Another question I often get asked is should I really take BCAA’s and L-Glutamine? I know there are many different opinions on this one in the industry! I personally take a protein shake that includes L-Glutamine and BCAA’s (branch chain amino acids) in it, and I take a drink a natural “intra” superfood drink that also includes more BCAA’s, L-Glutamine, vitamins and electrolyte blend. Can you get away with not drinking these before / during / after training?! YES most certainly. Again if your diet is on point, your fluid intake is on point and your absorption of nutritionist and water uptake is good then it is not the end of the world if you don’t take BCAA’s or L-Glutamine… I could go in to much more depth with this one but will leave it there for today…
Let me get on to the topic of vitamin and mineral supps now…
Like I said earlier, I believe that whole foods are the foundation of our health and supplements act as “insurance” for when nutrients are lacking in our foods or our immune system is lacking what it needs…

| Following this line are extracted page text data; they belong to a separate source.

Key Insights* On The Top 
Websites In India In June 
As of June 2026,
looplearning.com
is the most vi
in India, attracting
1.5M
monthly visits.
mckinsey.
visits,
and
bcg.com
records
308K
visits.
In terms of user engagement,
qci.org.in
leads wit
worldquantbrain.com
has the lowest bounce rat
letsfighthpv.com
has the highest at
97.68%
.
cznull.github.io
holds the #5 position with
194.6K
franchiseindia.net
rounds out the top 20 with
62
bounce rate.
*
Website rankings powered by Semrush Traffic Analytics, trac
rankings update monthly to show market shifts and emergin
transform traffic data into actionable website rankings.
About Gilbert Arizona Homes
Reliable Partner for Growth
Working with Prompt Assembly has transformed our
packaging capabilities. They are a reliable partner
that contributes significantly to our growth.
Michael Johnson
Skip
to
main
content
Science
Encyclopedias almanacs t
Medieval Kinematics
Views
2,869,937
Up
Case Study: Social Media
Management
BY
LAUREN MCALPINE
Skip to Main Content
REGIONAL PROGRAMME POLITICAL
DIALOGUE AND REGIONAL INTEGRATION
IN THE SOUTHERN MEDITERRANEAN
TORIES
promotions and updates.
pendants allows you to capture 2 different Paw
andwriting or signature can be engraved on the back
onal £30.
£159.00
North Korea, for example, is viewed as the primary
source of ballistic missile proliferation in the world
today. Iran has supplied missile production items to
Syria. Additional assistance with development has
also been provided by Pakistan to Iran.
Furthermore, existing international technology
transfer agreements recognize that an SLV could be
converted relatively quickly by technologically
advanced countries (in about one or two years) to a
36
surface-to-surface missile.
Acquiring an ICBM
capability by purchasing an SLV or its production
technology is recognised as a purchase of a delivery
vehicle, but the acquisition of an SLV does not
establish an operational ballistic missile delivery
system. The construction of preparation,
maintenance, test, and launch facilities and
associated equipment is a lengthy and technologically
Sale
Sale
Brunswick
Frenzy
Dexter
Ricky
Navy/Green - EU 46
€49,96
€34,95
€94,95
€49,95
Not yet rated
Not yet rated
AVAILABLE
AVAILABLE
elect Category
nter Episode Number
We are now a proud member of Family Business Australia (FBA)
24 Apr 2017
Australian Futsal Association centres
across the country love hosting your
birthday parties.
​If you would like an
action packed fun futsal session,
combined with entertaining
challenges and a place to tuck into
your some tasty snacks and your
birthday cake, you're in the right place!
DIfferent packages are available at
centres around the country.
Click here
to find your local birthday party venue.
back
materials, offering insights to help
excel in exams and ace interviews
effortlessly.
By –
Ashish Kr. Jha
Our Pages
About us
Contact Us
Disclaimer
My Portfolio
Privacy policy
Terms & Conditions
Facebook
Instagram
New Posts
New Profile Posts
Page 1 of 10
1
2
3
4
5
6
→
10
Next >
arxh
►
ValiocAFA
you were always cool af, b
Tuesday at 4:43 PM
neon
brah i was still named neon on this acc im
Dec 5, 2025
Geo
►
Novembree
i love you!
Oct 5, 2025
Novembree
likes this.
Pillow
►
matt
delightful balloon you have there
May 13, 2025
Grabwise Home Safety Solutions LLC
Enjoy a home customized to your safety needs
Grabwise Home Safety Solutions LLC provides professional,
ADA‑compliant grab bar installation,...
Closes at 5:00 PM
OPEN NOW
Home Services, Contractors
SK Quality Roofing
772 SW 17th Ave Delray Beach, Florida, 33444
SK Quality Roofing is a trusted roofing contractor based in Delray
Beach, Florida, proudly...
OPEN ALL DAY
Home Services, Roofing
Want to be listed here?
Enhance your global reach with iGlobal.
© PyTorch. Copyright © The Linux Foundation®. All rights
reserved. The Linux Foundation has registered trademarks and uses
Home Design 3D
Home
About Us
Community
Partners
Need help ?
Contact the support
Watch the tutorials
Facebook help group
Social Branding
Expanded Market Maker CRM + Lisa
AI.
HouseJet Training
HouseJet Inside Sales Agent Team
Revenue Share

Over the years what I actually take and recommend has not changed… I won’t go in to the detail of these too much today. That will be another blog on it’s own with benefits of each vitamin… I believe quality over quantity wins every time. High quality to compliment your high quality nutritious food…
Here we go:
– Omega 3’s/Fish Oils/The good fat soluble vitamins (A, E, K, D)
– Vitamin C
Obviously this varies for individuals, as there may be other requirements based on ones own deficiencies. E.g I am iron deficient and have been all my life. I take a iron tablet to supplement my diet as I don’t absorb enough iron in my diet.
For now I am going to leave it there. I hope all of this has given you some insight and more understanding of supplements and how simply they can complement our already whole and balanced nutrition.
Keep it simple! We are all striving for a balanced and vitalised life, and I wholeheartedly believe we all have the potential to live that life!